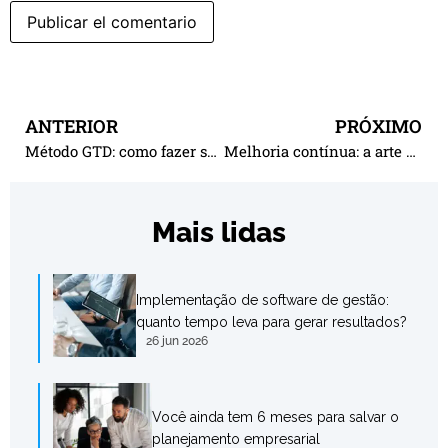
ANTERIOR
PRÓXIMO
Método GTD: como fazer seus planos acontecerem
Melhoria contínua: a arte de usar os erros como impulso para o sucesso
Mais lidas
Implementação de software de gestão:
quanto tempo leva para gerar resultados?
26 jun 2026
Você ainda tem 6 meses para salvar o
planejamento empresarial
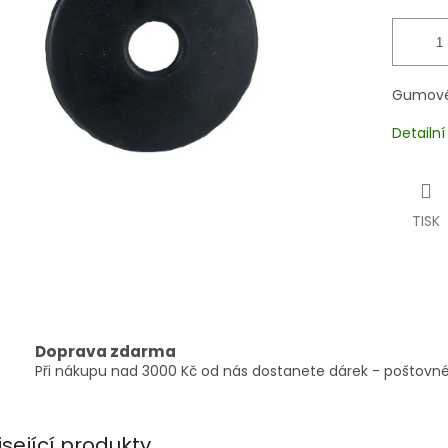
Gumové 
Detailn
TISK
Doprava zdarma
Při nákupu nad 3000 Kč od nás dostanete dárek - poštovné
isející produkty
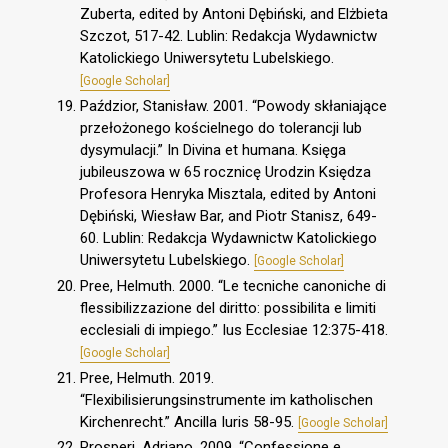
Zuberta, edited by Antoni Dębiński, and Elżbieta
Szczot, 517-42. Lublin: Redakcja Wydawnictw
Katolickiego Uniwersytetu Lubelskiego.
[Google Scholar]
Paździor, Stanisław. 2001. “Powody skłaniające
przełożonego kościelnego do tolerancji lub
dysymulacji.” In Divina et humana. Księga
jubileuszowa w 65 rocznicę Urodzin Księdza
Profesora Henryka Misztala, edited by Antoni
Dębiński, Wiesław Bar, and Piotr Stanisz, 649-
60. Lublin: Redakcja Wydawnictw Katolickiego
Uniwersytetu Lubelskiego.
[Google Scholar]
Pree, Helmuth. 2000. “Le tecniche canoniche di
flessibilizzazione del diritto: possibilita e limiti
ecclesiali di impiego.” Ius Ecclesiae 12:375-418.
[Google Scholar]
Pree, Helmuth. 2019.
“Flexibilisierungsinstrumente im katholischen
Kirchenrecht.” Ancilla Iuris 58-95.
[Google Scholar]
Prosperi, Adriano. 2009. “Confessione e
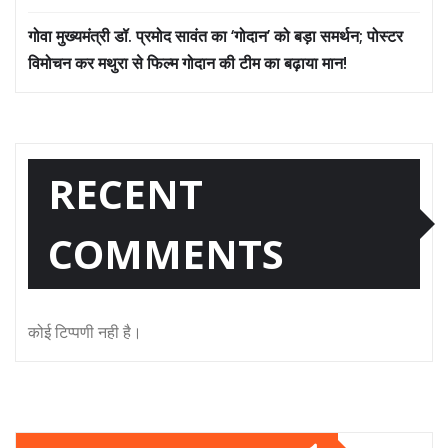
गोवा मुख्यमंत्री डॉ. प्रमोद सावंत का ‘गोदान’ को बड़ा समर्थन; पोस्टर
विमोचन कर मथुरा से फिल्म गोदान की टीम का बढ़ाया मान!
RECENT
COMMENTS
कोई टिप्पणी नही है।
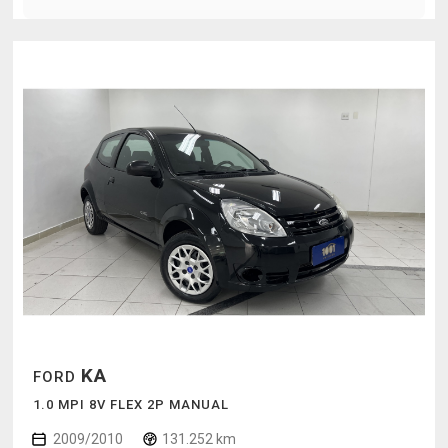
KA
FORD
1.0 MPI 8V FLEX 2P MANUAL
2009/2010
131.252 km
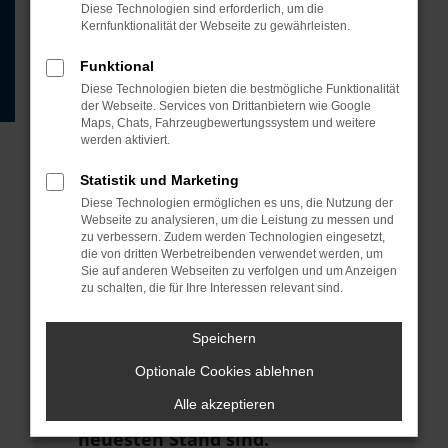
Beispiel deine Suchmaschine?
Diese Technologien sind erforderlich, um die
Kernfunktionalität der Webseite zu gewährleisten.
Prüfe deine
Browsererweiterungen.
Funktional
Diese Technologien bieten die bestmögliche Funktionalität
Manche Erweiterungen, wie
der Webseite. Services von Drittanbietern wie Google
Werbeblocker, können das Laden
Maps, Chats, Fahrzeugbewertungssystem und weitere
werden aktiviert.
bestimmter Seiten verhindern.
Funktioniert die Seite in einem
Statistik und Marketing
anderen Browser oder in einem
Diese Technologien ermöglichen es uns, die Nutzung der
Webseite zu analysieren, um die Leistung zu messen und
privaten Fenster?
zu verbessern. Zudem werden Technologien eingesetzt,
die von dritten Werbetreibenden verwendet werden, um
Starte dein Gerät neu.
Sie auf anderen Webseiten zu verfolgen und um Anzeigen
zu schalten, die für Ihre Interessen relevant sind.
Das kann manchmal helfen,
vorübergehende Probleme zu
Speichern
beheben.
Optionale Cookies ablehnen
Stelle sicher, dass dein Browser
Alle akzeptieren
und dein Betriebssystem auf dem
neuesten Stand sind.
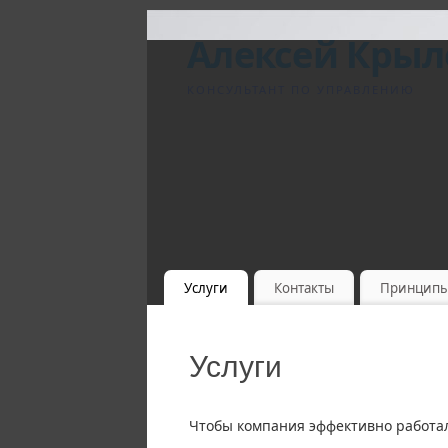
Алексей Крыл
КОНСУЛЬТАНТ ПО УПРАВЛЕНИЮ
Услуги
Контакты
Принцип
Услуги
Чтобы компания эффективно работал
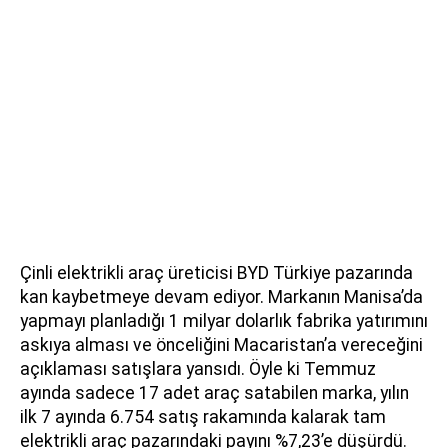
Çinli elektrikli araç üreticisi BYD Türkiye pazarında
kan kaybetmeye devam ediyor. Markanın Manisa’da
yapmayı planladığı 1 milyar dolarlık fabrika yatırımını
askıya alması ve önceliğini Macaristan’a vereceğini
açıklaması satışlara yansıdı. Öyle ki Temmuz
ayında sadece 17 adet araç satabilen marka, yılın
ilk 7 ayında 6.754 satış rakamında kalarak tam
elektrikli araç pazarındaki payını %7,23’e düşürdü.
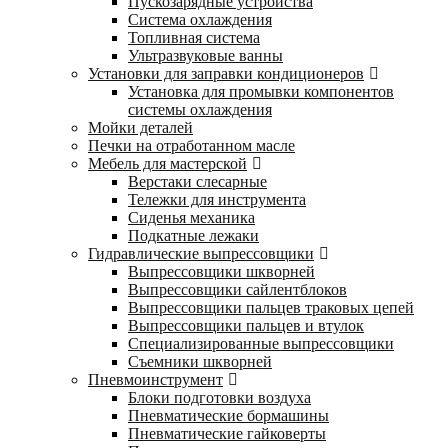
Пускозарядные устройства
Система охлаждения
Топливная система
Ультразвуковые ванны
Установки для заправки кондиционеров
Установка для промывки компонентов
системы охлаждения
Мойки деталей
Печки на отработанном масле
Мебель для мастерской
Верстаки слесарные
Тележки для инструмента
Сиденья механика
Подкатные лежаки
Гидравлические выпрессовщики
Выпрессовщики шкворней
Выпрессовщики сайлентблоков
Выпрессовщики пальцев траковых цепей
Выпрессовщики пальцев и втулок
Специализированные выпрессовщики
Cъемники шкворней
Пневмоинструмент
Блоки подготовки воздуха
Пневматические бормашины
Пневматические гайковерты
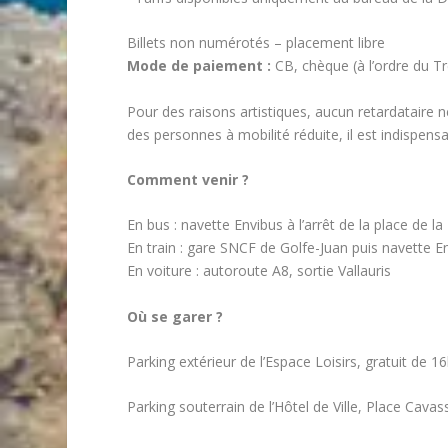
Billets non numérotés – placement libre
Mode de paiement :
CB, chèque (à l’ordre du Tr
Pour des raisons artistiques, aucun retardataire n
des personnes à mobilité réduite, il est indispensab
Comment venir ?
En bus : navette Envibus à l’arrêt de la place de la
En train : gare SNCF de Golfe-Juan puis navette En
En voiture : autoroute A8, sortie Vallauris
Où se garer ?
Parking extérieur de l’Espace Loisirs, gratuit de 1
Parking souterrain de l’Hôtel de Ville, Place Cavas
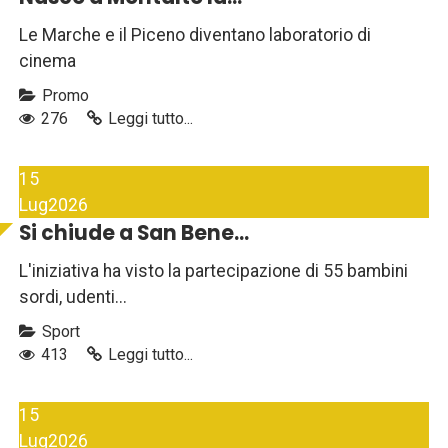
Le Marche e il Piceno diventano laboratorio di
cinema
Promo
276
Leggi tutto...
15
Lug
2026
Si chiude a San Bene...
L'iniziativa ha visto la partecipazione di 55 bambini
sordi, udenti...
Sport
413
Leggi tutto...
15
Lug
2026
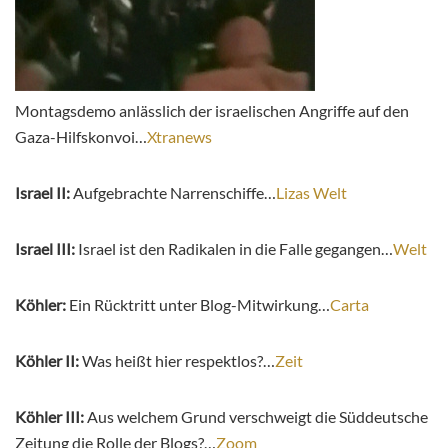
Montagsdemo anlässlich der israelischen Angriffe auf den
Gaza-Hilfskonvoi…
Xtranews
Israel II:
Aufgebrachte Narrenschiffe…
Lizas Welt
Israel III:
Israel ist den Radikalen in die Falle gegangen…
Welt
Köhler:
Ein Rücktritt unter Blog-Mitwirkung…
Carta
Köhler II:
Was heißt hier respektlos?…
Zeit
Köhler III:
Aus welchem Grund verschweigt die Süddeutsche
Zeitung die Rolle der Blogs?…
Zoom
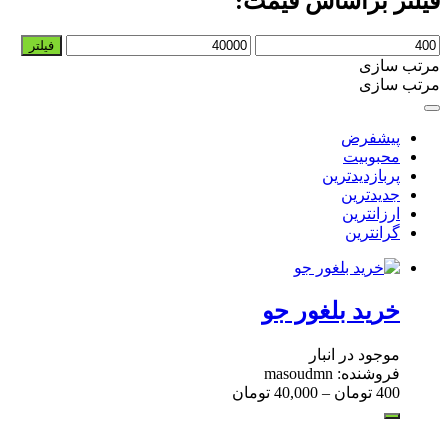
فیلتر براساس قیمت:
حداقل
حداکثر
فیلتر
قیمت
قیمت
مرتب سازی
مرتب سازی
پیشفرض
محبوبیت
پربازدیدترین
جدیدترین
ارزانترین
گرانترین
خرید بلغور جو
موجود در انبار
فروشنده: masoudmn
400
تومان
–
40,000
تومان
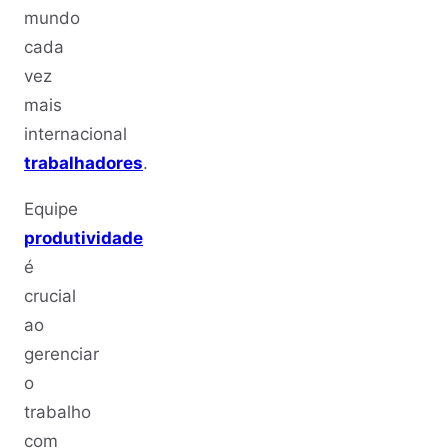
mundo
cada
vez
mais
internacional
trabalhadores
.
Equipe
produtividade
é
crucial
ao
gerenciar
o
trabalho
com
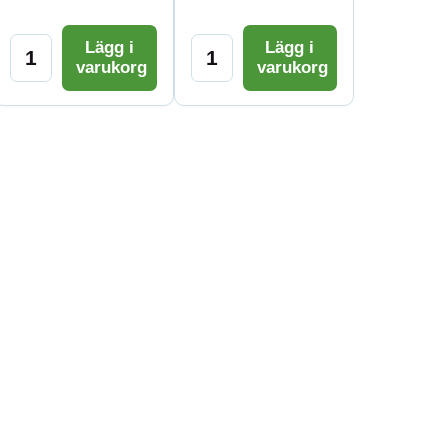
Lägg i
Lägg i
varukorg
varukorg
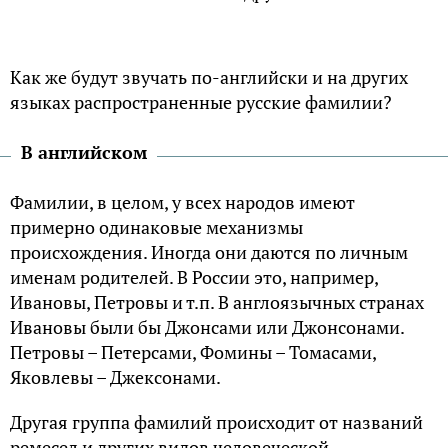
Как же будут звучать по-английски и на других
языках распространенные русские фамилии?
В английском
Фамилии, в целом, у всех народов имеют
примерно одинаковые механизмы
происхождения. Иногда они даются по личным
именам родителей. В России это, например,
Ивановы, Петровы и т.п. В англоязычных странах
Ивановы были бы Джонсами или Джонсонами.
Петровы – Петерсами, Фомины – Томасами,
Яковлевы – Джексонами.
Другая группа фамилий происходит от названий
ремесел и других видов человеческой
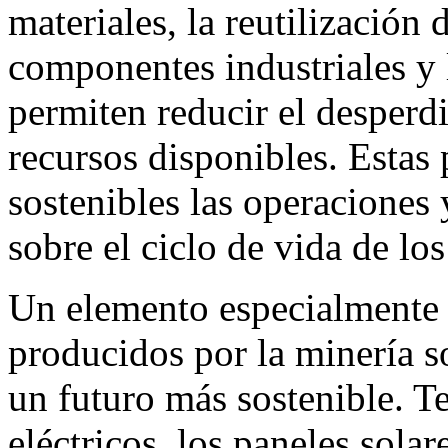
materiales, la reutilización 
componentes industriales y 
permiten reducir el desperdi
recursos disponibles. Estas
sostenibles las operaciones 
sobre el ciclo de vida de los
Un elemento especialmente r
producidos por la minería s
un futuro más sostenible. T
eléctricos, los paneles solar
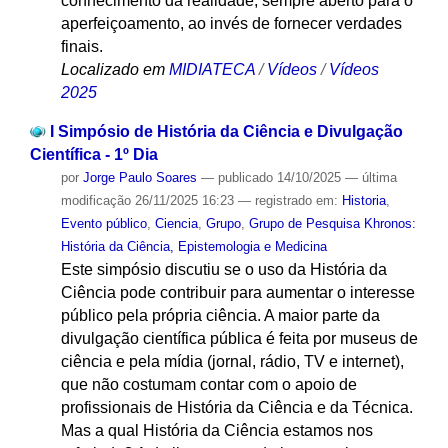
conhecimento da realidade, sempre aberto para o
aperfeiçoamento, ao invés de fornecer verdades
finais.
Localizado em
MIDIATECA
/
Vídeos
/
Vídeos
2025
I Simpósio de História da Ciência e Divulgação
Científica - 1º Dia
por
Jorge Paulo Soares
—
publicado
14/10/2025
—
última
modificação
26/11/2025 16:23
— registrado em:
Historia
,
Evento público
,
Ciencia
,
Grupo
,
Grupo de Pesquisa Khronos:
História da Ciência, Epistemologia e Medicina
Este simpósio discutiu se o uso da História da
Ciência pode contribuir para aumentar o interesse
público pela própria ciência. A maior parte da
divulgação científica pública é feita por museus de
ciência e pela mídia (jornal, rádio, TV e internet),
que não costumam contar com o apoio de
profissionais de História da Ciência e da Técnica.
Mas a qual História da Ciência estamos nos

**Work task**
An exact transcription of the listing is required, and it must contain no pictures.

**Worked solution**
ANTERIOR
PRÓXIMO
Método GTD: como fazer seus planos acontecerem
Melhoria contínua: a arte de usar os erros como impulso para o sucesso
Mais lidas
Implementação de software de gestão:
quanto tempo leva para gerar resultados?
26 jun 2026
Você ainda tem 6 meses para salvar o
planejamento empresarial
Gumové 
Detailn
TISK
Doprava zdarma
Při nákupu nad 3000 Kč od nás dostanete dárek - poštovné
isející produkty
Zuberta, edited by Antoni Dębiński, and Elżbieta
Szczot, 517-42. Lublin: Redakcja Wydawnictw
Katolickiego Uniwersytetu Lubelskiego.
[Google Scholar]
Paździor, Stanisław. 2001. “Powody skłaniające
przełożonego kościelnego do tolerancji lub
dysymulacji.” In Divina et humana. Księga
jubileuszowa w 65 rocznicę Urodzin Księdza
Profesora Henryka Misztala, edited by Antoni
Dębiński, Wiesław Bar, and Piotr Stanisz, 649-
60. Lublin: Redakcja Wydawnictw Katolickiego
Uniwersytetu Lubelskiego.
[Google Scholar]
Pree, Helmuth. 2000. “Le tecniche canoniche di
flessibilizzazione del diritto: possibilita e limiti
ecclesiali di impiego.” Ius Ecclesiae 12:375-418.
[Google Scholar]
Pree, Helmuth. 2019.
“Flexibilisierungsinstrumente im katholischen
Kirchenrecht.” Ancilla Iuris 58-95.
[Google Scholar]
Prosperi, Adriano. 2009. “Confessione e
गोवा मुख्यमंत्री डॉ. प्रमोद सावंत का ‘गोदान’ को बड़ा समर्थन; पोस्टर
विमोचन कर मथुरा से फिल्म गोदान की टीम का बढ़ाया मान!
RECENT
COMMENTS
कोई टिप्पणी नही है।
KA
FORD
1.0 MPI 8V FLEX 2P MANUAL
2009/2010
131.252 km
Beispiel deine Suchmaschine?
Diese Technologien sind erforderlich, um die
Kernfunktionalität der Webseite zu gewährleisten.
Prüfe deine
Browsererweiterungen.
Funktional
Diese Technologien bieten die bestmögliche Funktionalität
Manche Erweiterungen, wie
der Webseite. Services von Drittanbietern wie Google
Werbeblocker, können das Laden
Maps, Chats, Fahrzeugbewertungssystem und weitere
werden aktiviert.
bestimmter Seiten verhindern.
Funktioniert die Seite in einem
Statistik und Marketing
anderen Browser oder in einem
Diese Technologien ermöglichen es uns, die Nutzung der
Webseite zu analysieren, um die Leistung zu messen und
privaten Fenster?
zu verbessern. Zudem werden Technologien eingesetzt,
die von dritten Werbetreibenden verwendet werden, um
Starte dein Gerät neu.
Sie auf anderen Webseiten zu verfolgen und um Anzeigen
zu schalten, die für Ihre Interessen relevant sind.
Das kann manchmal helfen,
vorübergehende Probleme zu
Speichern
beheben.
Optionale Cookies ablehnen
Stelle sicher, dass dein Browser
Alle akzeptieren
und dein Betriebssystem auf dem
neuesten Stand sind.
Алексей Крыл
КОНСУЛЬТАНТ ПО УПРАВЛЕНИЮ
Услуги
Контакты
Принцип
Услуги
Чтобы компания эффективно работал
Çinli elektrikli araç üreticisi BYD Türkiye pazarında
kan kaybetmeye devam ediyor. Markanın Manisa’da
yapmayı planladığı 1 milyar dolarlık fabrika yatırımını
askıya alması ve önceliğini Macaristan’a vereceğini
açıklaması satışlara yansıdı. Öyle ki Temmuz
ayında sadece 17 adet araç satabilen marka, yılın
ilk 7 ayında 6.754 satış rakamında kalarak tam
elektrikli araç pazarındaki payını %7,23’e düşürdü.
Пускозарядные устройства
Система охлаждения
Топливная система
Ультразвуковые ванны
Установки для заправки кондиционеров
Установка для промывки компонентов
системы охлаждения
Мойки деталей
Печки на отработанном масле
Мебель для мастерской
Верстаки слесарные
Тележки для инструмента
Сиденья механика
Подкатные лежаки
Гидравлические выпрессовщики
Выпрессовщики шкворней
Выпрессовщики сайлентблоков
Выпрессовщики пальцев траковых цепей
Выпрессовщики пальцев и втулок
Специализированные выпрессовщики
Cъемники шкворней
Пневмоинструмент
Блоки подготовки воздуха
Пневматические бормашины
Пневматические гайковерты
Billets non numérotés – placement libre
Mode de paiement :
CB, chèque (à l’ordre du Tr
Pour des raisons artistiques, aucun retardataire n
des personnes à mobilité réduite, il est indispensab
Comment venir ?
En bus : navette Envibus à l’arrêt de la place de la
En train : gare SNCF de Golfe-Juan puis navette En
En voiture : autoroute A8, sortie Vallauris
Où se garer ?
Parking extérieur de l’Espace Loisirs, gratuit de 1
Parking souterrain de l’Hôtel de Ville, Place Cavas
Le Marche e il Piceno diventano laboratorio di
cinema
Promo
276
Leggi tutto...
15
Lug
2026
Si chiude a San Bene...
L'iniziativa ha visto la partecipazione di 55 bambini
sordi, udenti...
Sport
413
Leggi tutto...
15
Lug
2026
Montagsdemo anlässlich der israelischen Angriffe auf den
Gaza-Hilfskonvoi…
Xtranews
Israel II:
Aufgebrachte Narrenschiffe…
Lizas Welt
Israel III:
Israel ist den Radikalen in die Falle gegangen…
Welt
Köhler:
Ein Rücktritt unter Blog-Mitwirkung…
Carta
Köhler II:
Was heißt hier respektlos?…
Zeit
Köhler III:
Aus welchem Grund verschweigt die Süddeutsche
Zeitung die Rolle der Blogs?…
Zoom
فیلتر براساس قیمت:
حداقل
حداکثر
فیلتر
قیمت
قیمت
مرتب سازی
مرتب سازی
پیشفرض
محبوبیت
پربازدیدترین
جدیدترین
ارزانترین
گرانترین
خرید بلغور جو
موجود در انبار
فروشنده: masoudmn
400
تومان
–
40,000
تومان
mundo
cada
vez
mais
internacional
trabalhadores
.
Equipe
produtividade
é
crucial
ao
gerenciar
o
trabalho
com
Lägg i
Lägg i
varukorg
varukorg
Как же будут звучать по-английски и на других
языках распространенные русские фамилии?
В английском
Фамилии, в целом, у всех народов имеют
примерно одинаковые механизмы
происхождения. Иногда они даются по личным
именам родителей. В России это, например,
Ивановы, Петровы и т.п. В англоязычных странах
Ивановы были бы Джонсами или Джонсонами.
Петровы – Петерсами, Фомины – Томасами,
Яковлевы – Джексонами.
Другая группа фамилий происходит от названий
ремесел и других видов человеческой
materiales, la reutilización 
componentes industriales y 
permiten reducir el desperdi
recursos disponibles. Estas
sostenibles las operaciones 
sobre el ciclo de vida de los
Un elemento especialmente r
producidos por la minería s
un futuro más sostenible. T
eléctricos, los paneles solar
conhecimento da realidade, sempre aberto para o
aperfeiçoamento, ao invés de fornecer verdades
finais.
Localizado em
MIDIATECA
/
Vídeos
/
Vídeos
2025
I Simpósio de História da Ciência e Divulgação
Científica - 1º Dia
por
Jorge Paulo Soares
—
publicado
14/10/2025
—
última
modificação
26/11/2025 16:23
— registrado em:
Historia
,
Evento público
,
Ciencia
,
Grupo
,
Grupo de Pesquisa Khronos:
História da Ciência, Epistemologia e Medicina
Este simpósio discutiu se o uso da História da
Ciência pode contribuir para aumentar o interesse
público pela própria ciência. A maior parte da
divulgação científica pública é feita por museus de
ciência e pela mídia (jornal, rádio, TV e internet),
que não costumam contar com o apoio de
profissionais de História da Ciência e da Técnica.
Mas a qual História da Ciência estamos nos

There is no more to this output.